Hack Your Job

It was probably three years ago when my friend Roz Duffy introduced me to the phrase “hack your job.” We were both talking about what we’d do differently at work and how we might reimagine what we did every day for eight hours plus. When Roz said “hack your job,” I didn’t even know what she meant. I felt like that was something better left for the folks who built the websites that I populated with copy. (I copy-ulated!)

She urged me to think differently about work. In fact, she suggested that I pursue every opportunity to make my job my dream job. I explained that I’d tried and done and executed any number of things to make my job challenging, including running with a head full of steam into the established order, only to bounce back. She wasn’t accepting excuses. I kept moaning about “burn out” and I started to see what she meant. I needed to look at my job with fresh eyes. If I wanted to remain employed — and you can bet I did — then it would behoove me to really focus on making my job as cool as I imagined it could be.

It’s great advice to anyone looking to realize their profound resolutions going into 2012. One of the things I’ve been able to think about this week are my 2012 goals and how I hope to achieve them. Part of that is rethinking the way I approach my job, the way I interact with my colleagues and the way I go about executing my plans. The devil may be in the details, but you need to think big so those details don’t seem menial. If you find yourself “checking the box,” then maybe it’s time to think about hacking your job.

So what do I intend to do differently? These days, it’s not enough to be a troubleshooter. You can be whipsmart, but you need to take those critical thinking skills past the point of no. “No” is easy. My toddler says “No” like he invented the word. At work, “no” is a dead end. My goal for 2012 is to transform “no’s” into the “yeses” that make my job more exciting and engaging, as well as improve the work of those around me.

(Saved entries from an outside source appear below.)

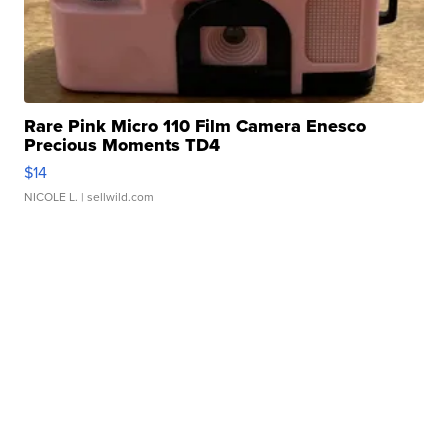
Rare Pink Micro 110 Film Camera Enesco
Precious Moments TD4
$14
NICOLE L.
| sellwild.com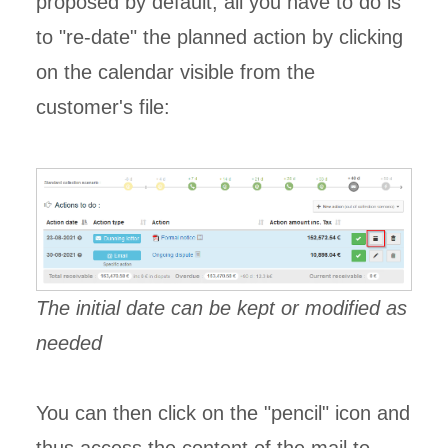
proposed by default, all you have to do is
to "re-date" the planned action by clicking
on the calendar visible from the
customer's file:
The initial date can be kept or modified as
needed
You can then click on the "pencil" icon and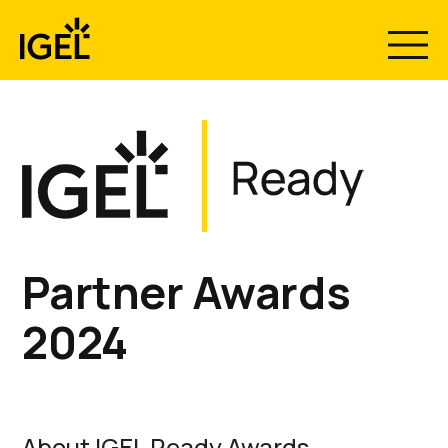
Skip
to
content
Partner Awards
2024
About IGEL Ready Awards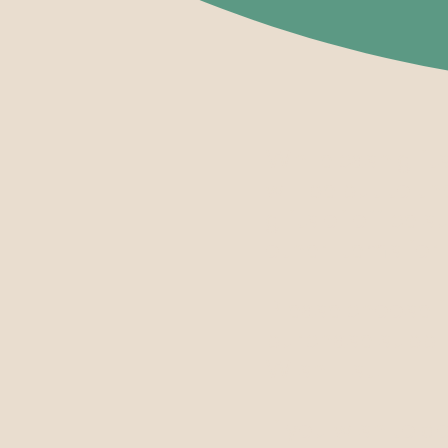
While cash gift
will be put to t
gifts of office 
other items for 
Please choose fr
purchase suppl
Wish List.
If you wish to 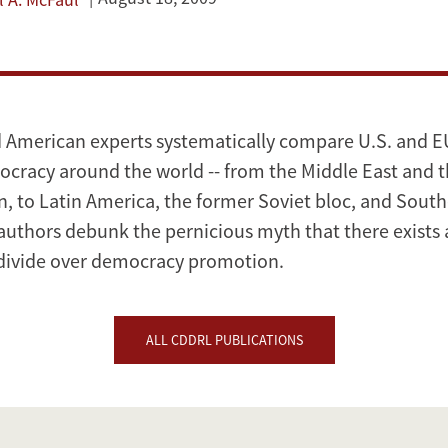
American experts systematically compare U.S. and EU
racy around the world -- from the Middle East and 
, to Latin America, the former Soviet bloc, and Southe
 authors debunk the pernicious myth that there exists 
 divide over democracy promotion.
ALL CDDRL PUBLICATIONS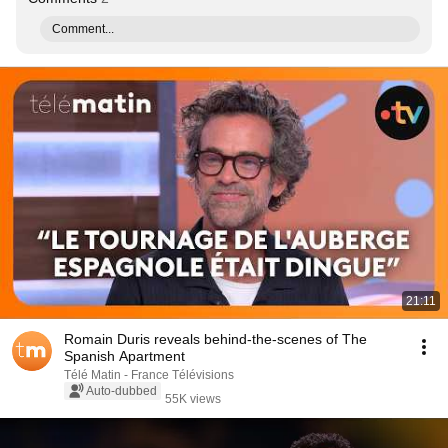
Comment...
21:11
Romain Duris reveals behind-the-scenes of The
Spanish Apartment
Télé Matin - France Télévisions
Auto-dubbed
55K views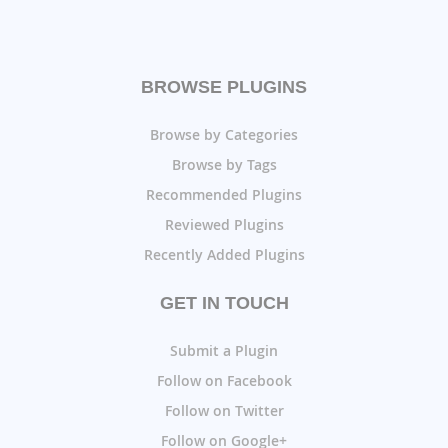
BROWSE PLUGINS
Browse by Categories
Browse by Tags
Recommended Plugins
Reviewed Plugins
Recently Added Plugins
GET IN TOUCH
Submit a Plugin
Follow on Facebook
Follow on Twitter
Follow on Google+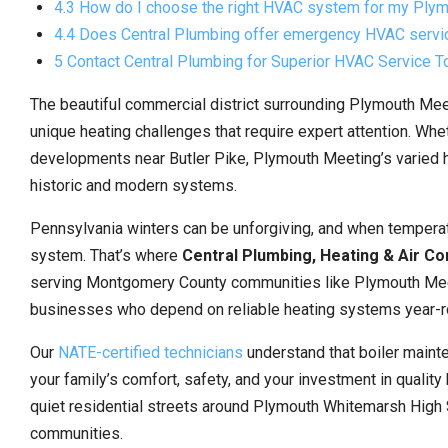
4.3 How do I choose the right HVAC system for my Ply
4.4 Does Central Plumbing offer emergency HVAC serv
5 Contact Central Plumbing for Superior HVAC Service T
The beautiful commercial district surrounding Plymouth Me
unique heating challenges that require expert attention. Wh
developments near Butler Pike, Plymouth Meeting’s varied
historic and modern systems.
Pennsylvania winters can be unforgiving, and when tempera
system. That’s where
Central Plumbing, Heating & Air Co
serving Montgomery County communities like Plymouth Meet
businesses who depend on reliable heating systems year-r
Our
NATE-certified technicians
understand that boiler mainte
your family’s comfort, safety, and your investment in qualit
quiet residential streets around Plymouth Whitemarsh High 
communities.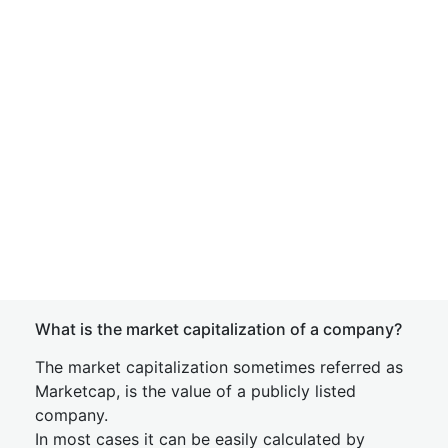
What is the market capitalization of a company?
The market capitalization sometimes referred as
Marketcap, is the value of a publicly listed
company.
In most cases it can be easily calculated by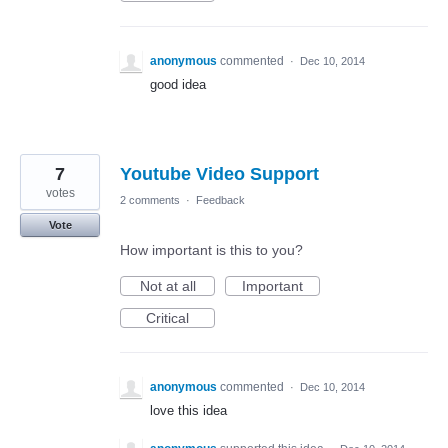
anonymous
commented
·
Dec 10, 2014
good idea
7
Youtube Video Support
votes
2 comments
·
Feedback
Vote
How important is this to you?
Not at all
Important
Critical
anonymous
commented
·
Dec 10, 2014
love this idea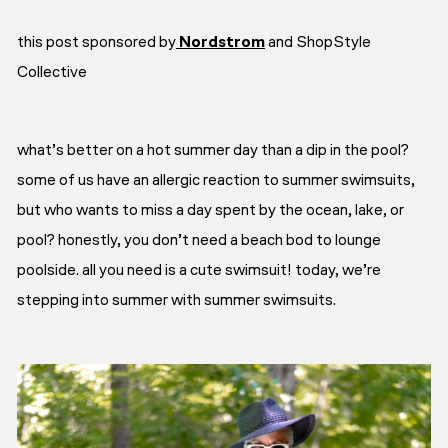
this post sponsored by
Nordstrom
and ShopStyle
Collective
what’s better on a hot summer day than a dip in the pool?
some of us have an allergic reaction to summer swimsuits,
but who wants to miss a day spent by the ocean, lake, or
pool? honestly, you don’t need a beach bod to lounge
poolside. all you need is a cute swimsuit! today, we’re
stepping into summer with summer swimsuits.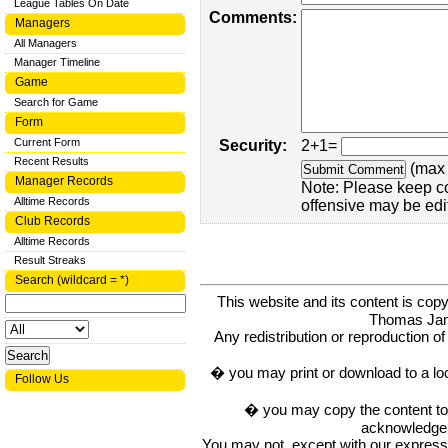
League Tables On Date
Comments:
Managers
All Managers
Manager Timeline
Game
Search for Game
Form
Current Form
Security:
2+1=
Recent Results
(max 
Manager Records
Note: Please keep c
Alltime Records
offensive may be edi
Club Records
Alltime Records
Result Streaks
Search (wildcard = *)
This website and its content is c
Thomas Ja
Any redistribution or reproduction of 
� you may print or download to a lo
Follow Us
� you may copy the content to in
acknowledge t
You may not, except with our express w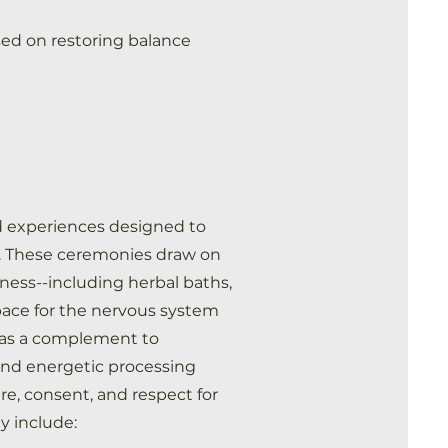
sed on restoring balance
d experiences designed to
on. These ceremonies draw on
llness--including herbal baths,
space for the nervous system
d as a complement to
and energetic processing
re, consent, and respect for
ay include: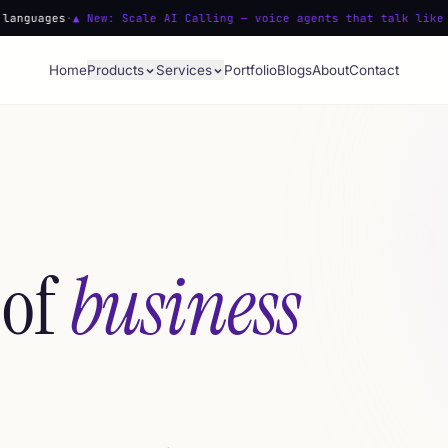
es
·
▲ New: Scale AI Calling — voice agents that talk like people
·
Home
Products
Services
Portfolio
Blogs
About
Contact
 of
business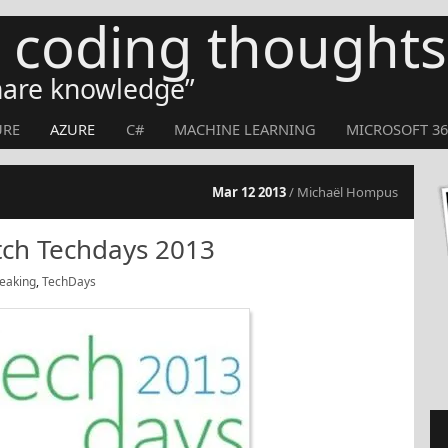
s coding thoughts
share knowledge
URE
AZURE
C#
MACHINE LEARNING
MICROSOFT 36
Mar 12 2013
/ Michaël Hompus
tch Techdays 2013
eaking
,
TechDays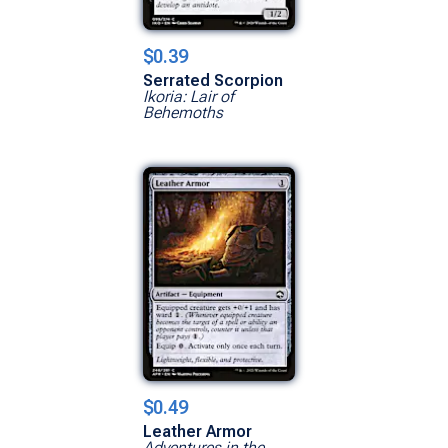
$0.39
Serrated Scorpion
Ikoria: Lair of
Behemoths
$0.49
Leather Armor
Adventures in the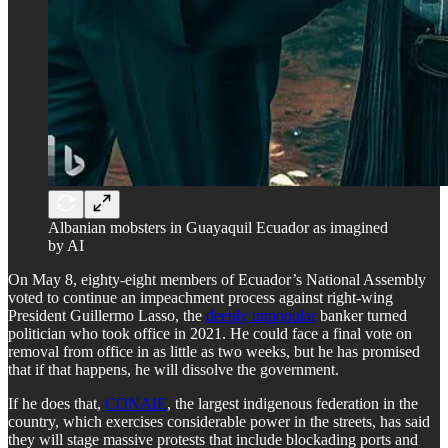
Albanian mobsters in Guayaquil Ecuador as imagined
by AI
On May 8, eighty-eight members of Ecuador’s National Assembly
voted to continue an impeachment process against right-wing
President Guillermo Lasso, the
deeply unpopular
banker turned
politician who took office in 2021. He could face a final vote on
removal from office in as little as two weeks, but he has promised
that if that happens, he will dissolve the government.
If he does that,
CONAIE
, the largest indigenous federation in the
country, which exercises considerable power in the streets, has said
they will stage massive protests that include blockading ports and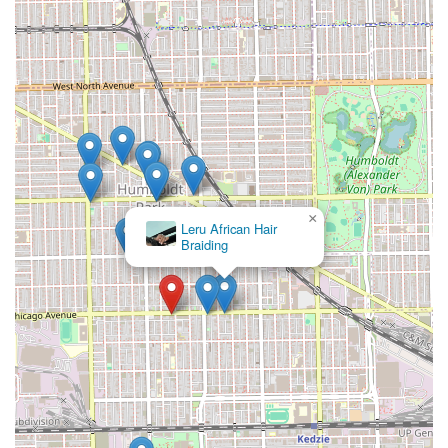
×
Leru African Hair
Braiding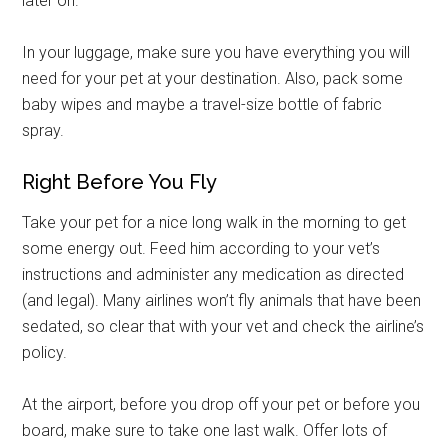
later on.
In your luggage, make sure you have everything you will
need for your pet at your destination. Also, pack some
baby wipes and maybe a travel-size bottle of fabric
spray.
Right Before You Fly
Take your pet for a nice long walk in the morning to get
some energy out. Feed him according to your vet’s
instructions and administer any medication as directed
(and legal). Many airlines won’t fly animals that have been
sedated, so clear that with your vet and check the airline’s
policy.
At the airport, before you drop off your pet or before you
board, make sure to take one last walk. Offer lots of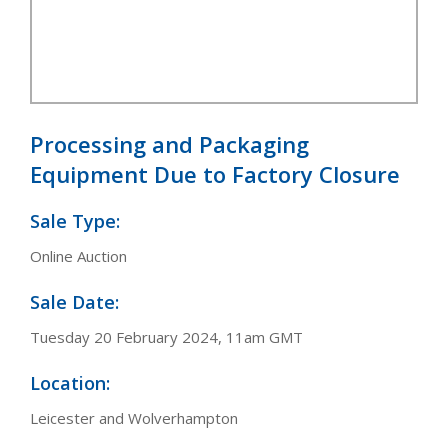
Processing and Packaging
Equipment Due to Factory Closure
Sale Type:
Online Auction
Sale Date:
Tuesday 20 February 2024, 11am GMT
Location:
Leicester and Wolverhampton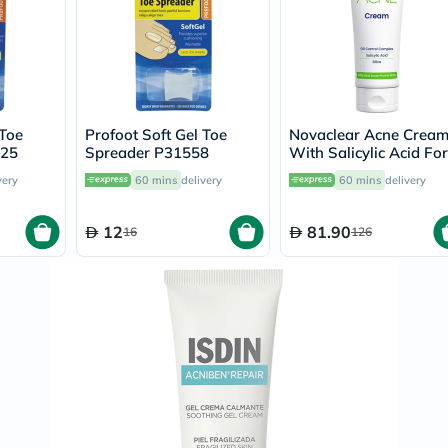
Immunity
&
Wellbeing
Anti
Aging
Energy
&
Wellness
 Toe
Profoot Soft Gel Toe
Novaclear Acne Crea
Detox
025
Spreader P31558
With Salicylic Acid For
&
Oily And Acne Prone
very
60 mins
delivery
60 mins
delivery
Cleanse
Skin 40ml
Sleep
&
12
81.90
16
126
Stress
Support
Weight
Management
PMS
&
Menopause
Sexual
Health
Speciality
Supplements
Fish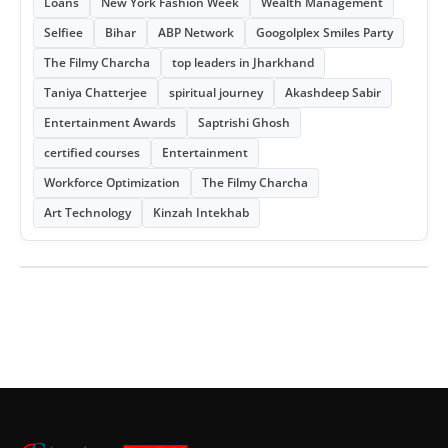
Loans
New York Fashion Week
Wealth Management
Selfiee
Bihar
ABP Network
Googolplex Smiles Party
The Filmy Charcha
top leaders in Jharkhand
Taniya Chatterjee
spiritual journey
Akashdeep Sabir
Entertainment Awards
Saptrishi Ghosh
certified courses
Entertainment
Workforce Optimization
The Filmy Charcha
Art Technology
Kinzah Intekhab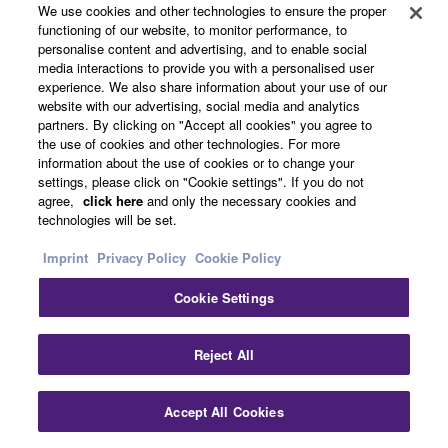
We use cookies and other technologies to ensure the proper
comfortable. In addition to the feel, the appearance and
functioning of our website, to monitor performance, to
fine texture of these keys is unmatched by any other
personalise content and advertising, and to enable social
digital piano, and is sure to inspire pianists from the
media interactions to provide you with a personalised user
moment they experience it.
experience. We also share information about your use of our
website with our advertising, social media and analytics
partners. By clicking on "Accept all cookies" you agree to
the use of cookies and other technologies. For more
information about the use of cookies or to change your
settings, please click on "Cookie settings". If you do not
agree,
click here
and only the necessary cookies and
technologies will be set.
Imprint
Privacy Policy
Cookie Policy
Cookie Settings
Reject All
Accept All Cookies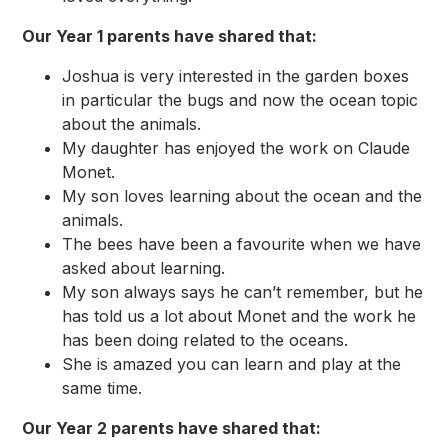
Our Year 1 parents have shared that:
Joshua is very interested in the garden boxes
in particular the bugs and now the ocean topic
about the animals.
My daughter has enjoyed the work on Claude
Monet.
My son loves learning about the ocean and the
animals.
The bees have been a favourite when we have
asked about learning.
My son always says he can’t remember, but he
has told us a lot about Monet and the work he
has been doing related to the oceans.
She is amazed you can learn and play at the
same time.
Our Year 2 parents have shared that: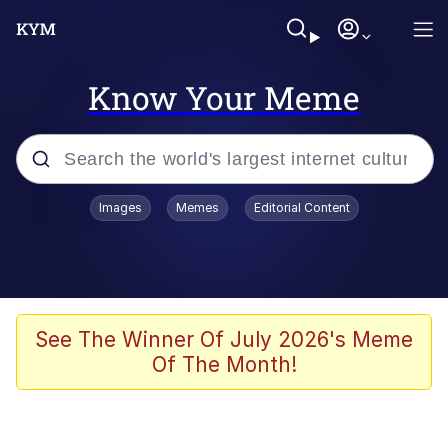
Know Your Meme
Popular searches
Images
Memes
Editorial Content
Memes
Evelyn Smith Smiling /
Evelynsmithhhhh Stare
Colonel Toad
See The Winner Of July 2026's Meme
Of The Month!
Quiet On the Creek
Tardo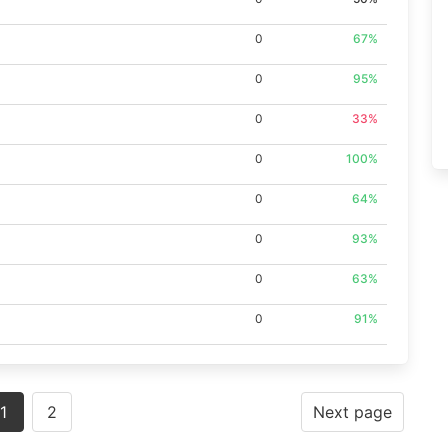
0
67%
0
95%
0
33%
0
100%
0
64%
0
93%
0
63%
0
91%
1
2
Next page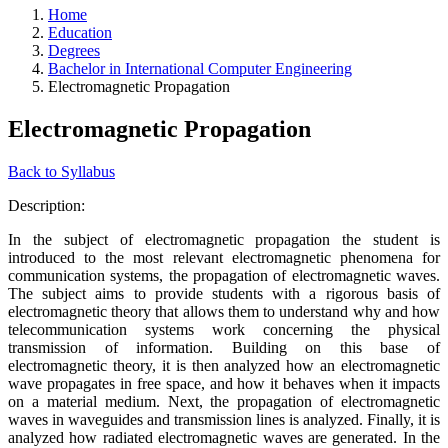
Home
Education
Degrees
Bachelor in International Computer Engineering
Electromagnetic Propagation
Electromagnetic Propagation
Back to Syllabus
Description:
In the subject of electromagnetic propagation the student is
introduced to the most relevant electromagnetic phenomena for
communication systems, the propagation of electromagnetic waves.
The subject aims to provide students with a rigorous basis of
electromagnetic theory that allows them to understand why and how
telecommunication systems work concerning the physical
transmission of information. Building on this base of
electromagnetic theory, it is then analyzed how an electromagnetic
wave propagates in free space, and how it behaves when it impacts
on a material medium. Next, the propagation of electromagnetic
waves in waveguides and transmission lines is analyzed. Finally, it is
analyzed how radiated electromagnetic waves are generated. In the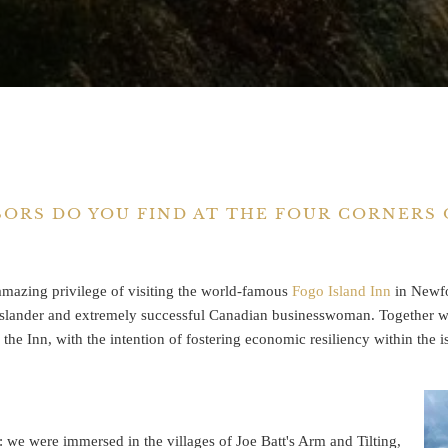
SORS DO YOU FIND AT THE FOUR CORNERS
mazing privilege of visiting the world-famous
Fogo Island Inn
in Newfo
 Islander and extremely successful Canadian businesswoman. Together wit
s the Inn, with the intention of fostering economic resiliency within the 
: we were immersed in the villages of Joe Batt's Arm and Tilting,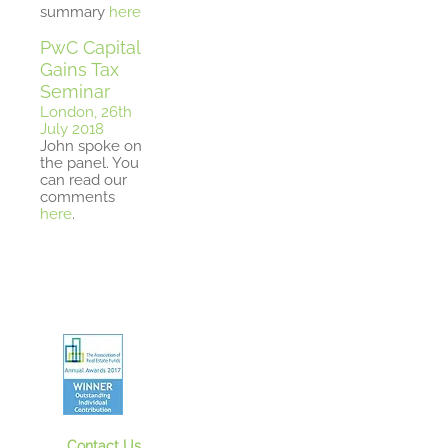
summary
here
PwC Capital
Gains Tax
Seminar
London, 26th
July 2018
John spoke on
the panel. You
can read our
comments
here
.
Contact Us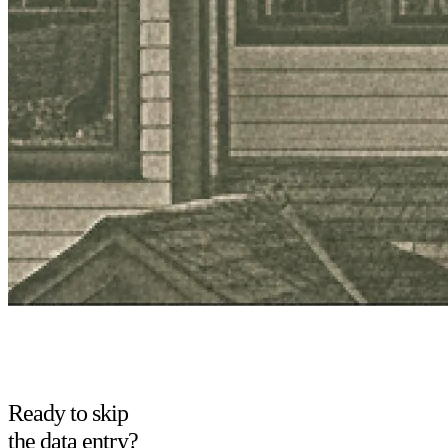
Ready to skip
the data entry?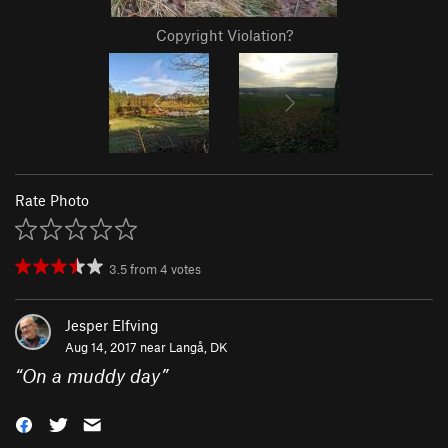
Copyright Violation?
Rate Photo
3.5
from
4
votes
Jesper Elfving
Aug 14, 2017 near
Langå, DK
“
On a muddy day
”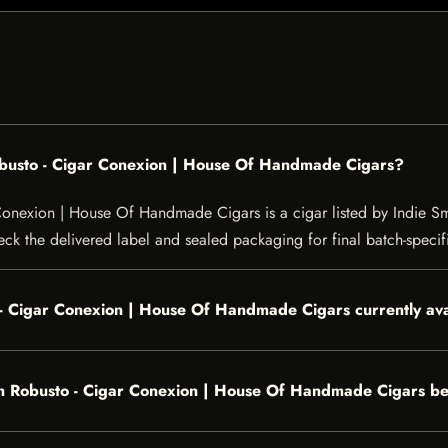
obusto - Cigar Conexion | House Of Handmade Cigars?
onexion | House Of Handmade Cigars is a cigar listed by Indie Smo
heck the delivered label and sealed packaging for final batch-specifi
 - Cigar Conexion | House Of Handmade Cigars currently ava
n Robusto - Cigar Conexion | House Of Handmade Cigars be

I plan to educate more in 2012. I don’t know what changed in me between the time I taught an intro course at Hunter College and now, but somewhere along the way I forgot what it meant to teach. You can’t just moan and groan that people simply don’t know things; if they don’t know things you do, then it’s your responsibility to bring them up to speed on topics relevant to the work. If there’s an opportunity to be an authority at work without being obnoxious, it’s incumbent on you to do the heavy lifting. In the short run, it may seem arduous, but you know what, your coworkers will respect you for taking it on and they’ll appreciate the opportunity to understand where you’re coming from. Once you’ve educated, everything starts to fit together better and you’ll stop feeling like you’re at odds with your department, or that you’re a fish out of water. Chances are, your coworkers see you the same way.

If you know me personally you’ll think this word of advice is very funny, but I plan on being more aggressive in 2012. Nothing I’ve written above comes to fruition without pushing for those opportunities. For me, this means thinking about work the way I thought about school: the “creative” or “knowledge worker” needs to incorporate debate and reflection into their daily routine.  For me, I need that engagement to feel whole, to feel like I’m contributing and being heard. But as I said above, unless you’re following through on that agenda, they’re nothing more than empty threats. The only way to actually “hack your job” is to do it.

Lastly, be generous. It cannot be stressed enough. There is no better bulwark against job security paranoia than being generous in every aspect of your work. People want to trust you and to be trusted. If you can assure them that you’re on the same team, you’ll spend much less time and energy (same thing, no?) worrying about who’s saying what about whom and that makes you more effective at your job. Most importantly, it improves your image at work and that’s really important. This is not to say you should be the Pollyanna of your workplace; generosity applies to critical thinking skills as well, something I covered immediately above. But be mindful of others in those criticisms, get past “no,” make your objective clear and educate everyone you work with to that end. You’ll be glad you did.

Short version? Write a plan. Execute against it. This isn’t just about “managing up” and other CYA efforts we all undertake from time to time. Get past “no” and get hacking in 2012.